┏━━

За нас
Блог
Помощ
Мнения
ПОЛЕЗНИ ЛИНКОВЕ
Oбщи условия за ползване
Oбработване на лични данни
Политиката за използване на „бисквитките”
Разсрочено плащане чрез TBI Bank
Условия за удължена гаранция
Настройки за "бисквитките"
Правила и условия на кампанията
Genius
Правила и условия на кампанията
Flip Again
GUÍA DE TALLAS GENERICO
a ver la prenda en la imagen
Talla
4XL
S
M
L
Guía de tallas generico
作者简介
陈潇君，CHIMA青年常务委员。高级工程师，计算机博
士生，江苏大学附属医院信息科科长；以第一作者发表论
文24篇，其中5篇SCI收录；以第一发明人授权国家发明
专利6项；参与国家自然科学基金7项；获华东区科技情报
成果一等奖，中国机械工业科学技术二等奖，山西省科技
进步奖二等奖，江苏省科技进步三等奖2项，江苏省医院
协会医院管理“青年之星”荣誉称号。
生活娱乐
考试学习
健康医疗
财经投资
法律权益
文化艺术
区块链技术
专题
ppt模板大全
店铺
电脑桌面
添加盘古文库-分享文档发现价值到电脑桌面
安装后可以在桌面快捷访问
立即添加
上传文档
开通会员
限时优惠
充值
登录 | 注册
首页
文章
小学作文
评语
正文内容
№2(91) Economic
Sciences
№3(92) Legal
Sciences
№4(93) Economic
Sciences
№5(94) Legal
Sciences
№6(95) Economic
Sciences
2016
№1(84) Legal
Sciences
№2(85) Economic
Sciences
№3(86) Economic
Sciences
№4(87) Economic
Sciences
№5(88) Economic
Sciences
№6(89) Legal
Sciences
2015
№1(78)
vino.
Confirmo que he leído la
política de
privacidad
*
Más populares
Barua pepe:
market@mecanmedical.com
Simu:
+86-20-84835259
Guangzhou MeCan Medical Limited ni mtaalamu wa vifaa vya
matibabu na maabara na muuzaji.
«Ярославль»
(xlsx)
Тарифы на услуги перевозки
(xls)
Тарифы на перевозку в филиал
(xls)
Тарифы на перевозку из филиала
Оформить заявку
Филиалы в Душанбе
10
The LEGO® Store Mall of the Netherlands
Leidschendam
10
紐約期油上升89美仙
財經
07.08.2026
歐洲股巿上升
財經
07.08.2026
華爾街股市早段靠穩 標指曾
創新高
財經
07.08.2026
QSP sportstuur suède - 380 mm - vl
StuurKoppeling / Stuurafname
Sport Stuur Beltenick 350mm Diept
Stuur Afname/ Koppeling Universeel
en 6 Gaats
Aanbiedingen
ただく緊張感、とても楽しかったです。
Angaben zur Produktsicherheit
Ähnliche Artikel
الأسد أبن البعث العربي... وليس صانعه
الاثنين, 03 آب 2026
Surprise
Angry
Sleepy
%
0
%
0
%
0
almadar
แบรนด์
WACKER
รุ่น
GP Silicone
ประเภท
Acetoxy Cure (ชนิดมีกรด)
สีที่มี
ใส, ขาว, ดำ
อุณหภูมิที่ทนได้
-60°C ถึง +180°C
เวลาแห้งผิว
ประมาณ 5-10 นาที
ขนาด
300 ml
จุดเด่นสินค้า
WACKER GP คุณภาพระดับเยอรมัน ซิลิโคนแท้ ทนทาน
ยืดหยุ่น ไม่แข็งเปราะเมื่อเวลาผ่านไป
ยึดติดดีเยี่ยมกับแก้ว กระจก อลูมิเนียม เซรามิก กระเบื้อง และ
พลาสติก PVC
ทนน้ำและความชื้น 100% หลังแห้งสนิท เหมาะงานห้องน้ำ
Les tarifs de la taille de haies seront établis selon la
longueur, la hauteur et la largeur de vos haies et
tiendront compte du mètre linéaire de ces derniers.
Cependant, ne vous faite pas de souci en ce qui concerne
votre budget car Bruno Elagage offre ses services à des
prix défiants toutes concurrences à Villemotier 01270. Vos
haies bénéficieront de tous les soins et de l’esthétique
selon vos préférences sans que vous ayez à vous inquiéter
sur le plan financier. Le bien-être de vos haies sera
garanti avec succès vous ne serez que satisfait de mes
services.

┗━━

• _AIM OF THE TASK_
Once the listing above has been read, restate it exactly.

• _SOLUTION TO THE EXERCISE_
За нас
Блог
Помощ
Мнения
ПОЛЕЗНИ ЛИНКОВЕ
Oбщи условия за ползване
Oбработване на лични данни
Политиката за използване на „бисквитките”
Разсрочено плащане чрез TBI Bank
Условия за удължена гаранция
Настройки за "бисквитките"
Правила и условия на кампанията
Genius
Правила и условия на кампанията
Flip Again
GUÍA DE TALLAS GENERICO
a ver la prenda en la imagen
Talla
4XL
S
M
L
Guía de tallas generico
作者简介
陈潇君，CHIMA青年常务委员。高级工程师，计算机博
士生，江苏大学附属医院信息科科长；以第一作者发表论
文24篇，其中5篇SCI收录；以第一发明人授权国家发明
专利6项；参与国家自然科学基金7项；获华东区科技情报
成果一等奖，中国机械工业科学技术二等奖，山西省科技
进步奖二等奖，江苏省科技进步三等奖2项，江苏省医院
协会医院管理“青年之星”荣誉称号。
生活娱乐
考试学习
健康医疗
财经投资
法律权益
文化艺术
区块链技术
专题
ppt模板大全
店铺
电脑桌面
添加盘古文库-分享文档发现价值到电脑桌面
安装后可以在桌面快捷访问
立即添加
上传文档
开通会员
限时优惠
充值
登录 | 注册
首页
文章
小学作文
评语
正文内容
№2(91) Economic
Sciences
№3(92) Legal
Sciences
№4(93) Economic
Sciences
№5(94) Legal
Sciences
№6(95) Economic
Sciences
2016
№1(84) Legal
Sciences
№2(85) Economic
Sciences
№3(86) Economic
Sciences
№4(87) Economic
Sciences
№5(88) Economic
Sciences
№6(89) Legal
Sciences
2015
№1(78)
vino.
Confirmo que he leído la
política de
privacidad
*
Más populares
Barua pepe:
market@mecanmedical.com
Simu:
+86-20-84835259
Guangzhou MeCan Medical Limited ni mtaalamu wa vifaa vya
matibabu na maabara na muuzaji.
«Ярославль»
(xlsx)
Тарифы на услуги перевозки
(xls)
Тарифы на перевозку в филиал
(xls)
Тарифы на перевозку из филиала
Оформить заявку
Филиалы в Душанбе
10
The LEGO® Store Mall of the Netherlands
Leidschendam
10
紐約期油上升89美仙
財經
07.08.2026
歐洲股巿上升
財經
07.08.2026
華爾街股市早段靠穩 標指曾
創新高
財經
07.08.2026
QSP sportstuur suède - 380 mm - vl
StuurKoppeling / Stuurafname
Sport Stuur Beltenick 350mm Diept
Stuur Afname/ Koppeling Universeel
en 6 Gaats
Aanbiedingen
ただく緊張感、とても楽しかったです。
Angaben zur Produktsicherheit
Ähnliche Artikel
الأسد أبن البعث العربي... وليس صانعه
الاثنين, 03 آب 2026
Surprise
Angry
Sleepy
%
0
%
0
%
0
almadar
แบรนด์
WACKER
รุ่น
GP Silicone
ประเภท
Acetoxy Cure (ชนิดมีกรด)
สีที่มี
ใส, ขาว, ดำ
อุณหภูมิที่ทนได้
-60°C ถึง +180°C
เวลาแห้งผิว
ประมาณ 5-10 นาที
ขนาด
300 ml
จุดเด่นสินค้า
WACKER GP คุณภาพระดับเยอรมัน ซิลิโคนแท้ ทนทาน
ยืดหยุ่น ไม่แข็งเปราะเมื่อเวลาผ่านไป
ยึดติดดีเยี่ยมกับแก้ว กระจก อลูมิเนียม เซรามิก กระเบื้อง และ
พลาสติก PVC
ทนน้ำและความชื้น 100% หลังแห้งสนิท เหมาะงานห้องน้ำ
Les tarifs de la taille de haies seront établis selon la
longueur, la hauteur et la largeur de vos haies et
tiendront compte du mètre linéaire de ces derniers.
Cependant, ne vous faite pas de souci en ce qui concerne
votre budget car Bruno Elagage offre ses services à des
prix défiants toutes concurrences à Villemotier 01270. Vos
haies bénéficieront de tous les soins et de l’esthétique
selon vos préférences sans que vous ayez à vous inquiéter
sur le plan financier. Le bien-être de vos haies sera
garanti avec succès vous ne serez que satisfait de mes
services.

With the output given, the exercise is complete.